TASK BRIEF:
From the records below, copy each line in which the string "Hiyo衝天跑官方討" occurs.
EXERCISE INPUT: Begin
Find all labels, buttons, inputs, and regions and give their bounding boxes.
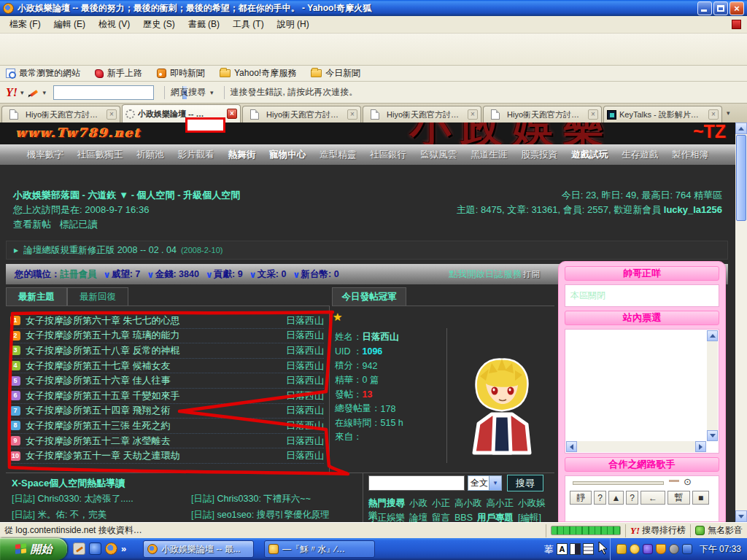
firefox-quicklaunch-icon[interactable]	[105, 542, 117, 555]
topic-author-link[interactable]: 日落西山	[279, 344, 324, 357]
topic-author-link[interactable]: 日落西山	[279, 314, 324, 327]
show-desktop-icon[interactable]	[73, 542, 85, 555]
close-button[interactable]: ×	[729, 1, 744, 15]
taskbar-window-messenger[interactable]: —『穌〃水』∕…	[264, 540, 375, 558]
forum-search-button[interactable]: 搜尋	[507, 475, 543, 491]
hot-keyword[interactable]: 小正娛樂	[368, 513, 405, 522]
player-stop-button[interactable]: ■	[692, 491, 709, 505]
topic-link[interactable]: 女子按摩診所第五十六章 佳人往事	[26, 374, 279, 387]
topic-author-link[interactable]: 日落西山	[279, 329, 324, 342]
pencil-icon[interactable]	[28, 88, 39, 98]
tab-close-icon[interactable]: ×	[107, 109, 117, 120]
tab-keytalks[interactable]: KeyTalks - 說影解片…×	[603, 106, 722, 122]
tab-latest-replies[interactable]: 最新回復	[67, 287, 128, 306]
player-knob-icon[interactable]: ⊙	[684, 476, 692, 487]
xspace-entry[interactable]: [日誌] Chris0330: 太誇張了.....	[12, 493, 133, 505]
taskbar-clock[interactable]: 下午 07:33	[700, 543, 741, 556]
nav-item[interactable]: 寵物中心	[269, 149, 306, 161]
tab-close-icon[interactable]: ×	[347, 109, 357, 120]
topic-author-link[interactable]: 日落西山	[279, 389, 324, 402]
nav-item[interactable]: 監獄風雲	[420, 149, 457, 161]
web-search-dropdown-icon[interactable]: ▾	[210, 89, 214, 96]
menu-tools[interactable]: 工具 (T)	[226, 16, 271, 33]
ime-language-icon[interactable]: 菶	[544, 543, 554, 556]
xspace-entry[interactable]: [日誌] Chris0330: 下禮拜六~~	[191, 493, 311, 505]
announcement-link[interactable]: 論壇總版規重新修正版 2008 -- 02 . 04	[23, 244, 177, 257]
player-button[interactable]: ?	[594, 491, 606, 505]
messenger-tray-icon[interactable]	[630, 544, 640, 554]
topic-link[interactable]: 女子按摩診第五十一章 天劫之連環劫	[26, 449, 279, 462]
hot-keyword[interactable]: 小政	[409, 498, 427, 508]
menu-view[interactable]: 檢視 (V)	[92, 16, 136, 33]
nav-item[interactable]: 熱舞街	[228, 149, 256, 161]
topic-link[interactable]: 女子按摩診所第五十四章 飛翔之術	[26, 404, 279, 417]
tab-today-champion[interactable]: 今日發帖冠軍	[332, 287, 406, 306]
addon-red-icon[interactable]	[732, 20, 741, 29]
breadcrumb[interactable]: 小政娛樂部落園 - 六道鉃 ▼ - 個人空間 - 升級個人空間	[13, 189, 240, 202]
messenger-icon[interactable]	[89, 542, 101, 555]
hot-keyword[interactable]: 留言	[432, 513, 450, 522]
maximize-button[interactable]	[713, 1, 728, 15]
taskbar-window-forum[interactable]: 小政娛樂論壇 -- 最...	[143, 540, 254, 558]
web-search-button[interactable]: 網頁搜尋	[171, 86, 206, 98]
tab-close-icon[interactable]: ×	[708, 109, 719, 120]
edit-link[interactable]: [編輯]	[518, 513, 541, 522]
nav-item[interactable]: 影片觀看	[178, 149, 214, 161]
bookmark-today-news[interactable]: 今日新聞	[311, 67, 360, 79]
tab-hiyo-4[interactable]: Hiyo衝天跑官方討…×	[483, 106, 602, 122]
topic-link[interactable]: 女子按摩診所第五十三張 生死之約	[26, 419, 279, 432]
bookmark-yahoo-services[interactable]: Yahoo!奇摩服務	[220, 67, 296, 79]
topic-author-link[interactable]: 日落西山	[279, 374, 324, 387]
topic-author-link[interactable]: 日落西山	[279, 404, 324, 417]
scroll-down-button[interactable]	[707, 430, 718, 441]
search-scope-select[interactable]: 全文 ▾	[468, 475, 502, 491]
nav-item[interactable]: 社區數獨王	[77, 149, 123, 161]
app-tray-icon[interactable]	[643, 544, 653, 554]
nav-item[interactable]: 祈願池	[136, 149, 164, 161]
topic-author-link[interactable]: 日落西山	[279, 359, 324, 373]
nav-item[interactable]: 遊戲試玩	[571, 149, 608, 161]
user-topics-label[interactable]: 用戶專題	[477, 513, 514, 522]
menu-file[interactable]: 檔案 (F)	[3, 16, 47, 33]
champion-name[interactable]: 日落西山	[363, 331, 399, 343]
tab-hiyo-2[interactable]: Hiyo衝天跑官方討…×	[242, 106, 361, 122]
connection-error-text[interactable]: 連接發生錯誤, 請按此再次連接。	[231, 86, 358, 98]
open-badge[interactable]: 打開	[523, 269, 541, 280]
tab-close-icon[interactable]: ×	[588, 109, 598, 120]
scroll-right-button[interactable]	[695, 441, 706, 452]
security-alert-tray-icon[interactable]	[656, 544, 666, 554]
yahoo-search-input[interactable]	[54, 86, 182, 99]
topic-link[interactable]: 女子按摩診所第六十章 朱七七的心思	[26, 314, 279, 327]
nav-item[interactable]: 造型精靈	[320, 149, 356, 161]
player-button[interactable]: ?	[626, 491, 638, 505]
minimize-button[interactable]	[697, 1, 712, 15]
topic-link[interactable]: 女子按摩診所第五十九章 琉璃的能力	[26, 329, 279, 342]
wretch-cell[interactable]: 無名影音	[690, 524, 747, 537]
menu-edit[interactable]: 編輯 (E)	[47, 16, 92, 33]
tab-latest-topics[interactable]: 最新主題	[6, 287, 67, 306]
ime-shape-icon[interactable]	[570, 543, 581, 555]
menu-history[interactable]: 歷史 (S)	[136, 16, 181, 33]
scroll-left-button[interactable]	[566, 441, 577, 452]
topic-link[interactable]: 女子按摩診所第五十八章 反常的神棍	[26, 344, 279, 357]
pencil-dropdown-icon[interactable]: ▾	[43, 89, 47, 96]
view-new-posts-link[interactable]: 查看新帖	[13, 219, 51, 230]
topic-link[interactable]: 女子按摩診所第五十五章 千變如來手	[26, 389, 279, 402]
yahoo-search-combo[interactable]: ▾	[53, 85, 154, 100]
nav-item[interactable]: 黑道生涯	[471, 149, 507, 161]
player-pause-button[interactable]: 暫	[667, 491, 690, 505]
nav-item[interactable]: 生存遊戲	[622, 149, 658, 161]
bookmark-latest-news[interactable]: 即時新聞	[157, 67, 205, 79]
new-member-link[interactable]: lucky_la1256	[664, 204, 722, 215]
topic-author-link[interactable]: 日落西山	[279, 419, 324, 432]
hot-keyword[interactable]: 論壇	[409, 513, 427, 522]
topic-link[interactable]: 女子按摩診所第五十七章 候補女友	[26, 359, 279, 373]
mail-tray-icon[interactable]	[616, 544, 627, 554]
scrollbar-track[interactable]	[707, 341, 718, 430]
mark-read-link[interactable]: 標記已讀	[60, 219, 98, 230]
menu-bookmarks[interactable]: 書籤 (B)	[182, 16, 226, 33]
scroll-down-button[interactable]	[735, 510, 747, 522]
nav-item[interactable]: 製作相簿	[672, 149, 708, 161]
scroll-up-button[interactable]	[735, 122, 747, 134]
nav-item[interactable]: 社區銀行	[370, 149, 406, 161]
EXERCISE INPUT: End
EXERCISE INPUT: Begin
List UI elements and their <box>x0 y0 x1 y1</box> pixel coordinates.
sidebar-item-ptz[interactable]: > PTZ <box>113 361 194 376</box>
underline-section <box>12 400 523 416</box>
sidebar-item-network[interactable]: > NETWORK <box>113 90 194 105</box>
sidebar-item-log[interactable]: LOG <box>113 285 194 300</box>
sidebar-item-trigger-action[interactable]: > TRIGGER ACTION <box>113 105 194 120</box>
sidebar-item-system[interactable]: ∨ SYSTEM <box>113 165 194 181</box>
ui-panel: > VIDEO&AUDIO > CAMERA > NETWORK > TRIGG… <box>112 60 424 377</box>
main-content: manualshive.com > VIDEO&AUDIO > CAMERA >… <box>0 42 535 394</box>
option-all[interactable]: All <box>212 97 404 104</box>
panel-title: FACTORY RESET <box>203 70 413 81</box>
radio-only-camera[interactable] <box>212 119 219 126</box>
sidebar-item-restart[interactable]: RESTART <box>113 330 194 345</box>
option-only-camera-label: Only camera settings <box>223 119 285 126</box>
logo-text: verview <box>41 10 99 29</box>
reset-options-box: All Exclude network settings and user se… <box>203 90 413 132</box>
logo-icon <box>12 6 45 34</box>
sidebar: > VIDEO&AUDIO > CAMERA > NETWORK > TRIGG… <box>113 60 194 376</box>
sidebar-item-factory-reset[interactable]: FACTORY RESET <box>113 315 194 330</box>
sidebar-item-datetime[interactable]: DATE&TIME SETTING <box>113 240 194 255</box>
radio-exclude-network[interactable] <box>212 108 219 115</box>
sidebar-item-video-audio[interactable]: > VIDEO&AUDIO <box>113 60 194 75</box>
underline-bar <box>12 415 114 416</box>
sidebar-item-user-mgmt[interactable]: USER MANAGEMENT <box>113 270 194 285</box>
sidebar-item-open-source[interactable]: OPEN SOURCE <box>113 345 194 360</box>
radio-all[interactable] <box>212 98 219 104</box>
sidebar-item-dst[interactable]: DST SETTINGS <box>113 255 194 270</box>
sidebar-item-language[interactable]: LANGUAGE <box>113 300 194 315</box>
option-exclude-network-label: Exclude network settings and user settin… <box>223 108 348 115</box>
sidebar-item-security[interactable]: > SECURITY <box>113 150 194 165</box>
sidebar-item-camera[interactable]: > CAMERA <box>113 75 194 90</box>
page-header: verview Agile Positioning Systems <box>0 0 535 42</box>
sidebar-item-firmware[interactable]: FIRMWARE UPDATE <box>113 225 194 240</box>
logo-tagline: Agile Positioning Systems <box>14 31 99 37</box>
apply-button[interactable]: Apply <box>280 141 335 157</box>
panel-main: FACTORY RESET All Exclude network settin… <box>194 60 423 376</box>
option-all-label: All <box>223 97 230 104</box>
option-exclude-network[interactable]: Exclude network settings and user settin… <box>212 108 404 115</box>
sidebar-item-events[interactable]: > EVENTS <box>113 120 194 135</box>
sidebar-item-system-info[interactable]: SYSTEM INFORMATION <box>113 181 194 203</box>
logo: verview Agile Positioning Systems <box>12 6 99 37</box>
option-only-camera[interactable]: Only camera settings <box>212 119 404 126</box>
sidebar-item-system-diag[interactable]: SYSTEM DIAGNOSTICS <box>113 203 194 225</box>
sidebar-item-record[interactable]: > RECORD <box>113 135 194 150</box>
EXERCISE INPUT: End
TASK RESULT:
tab-hiyo-4[interactable]: Hiyo衝天跑官方討…×	[483, 106, 602, 122]
tab-hiyo-2[interactable]: Hiyo衝天跑官方討…×	[242, 106, 361, 122]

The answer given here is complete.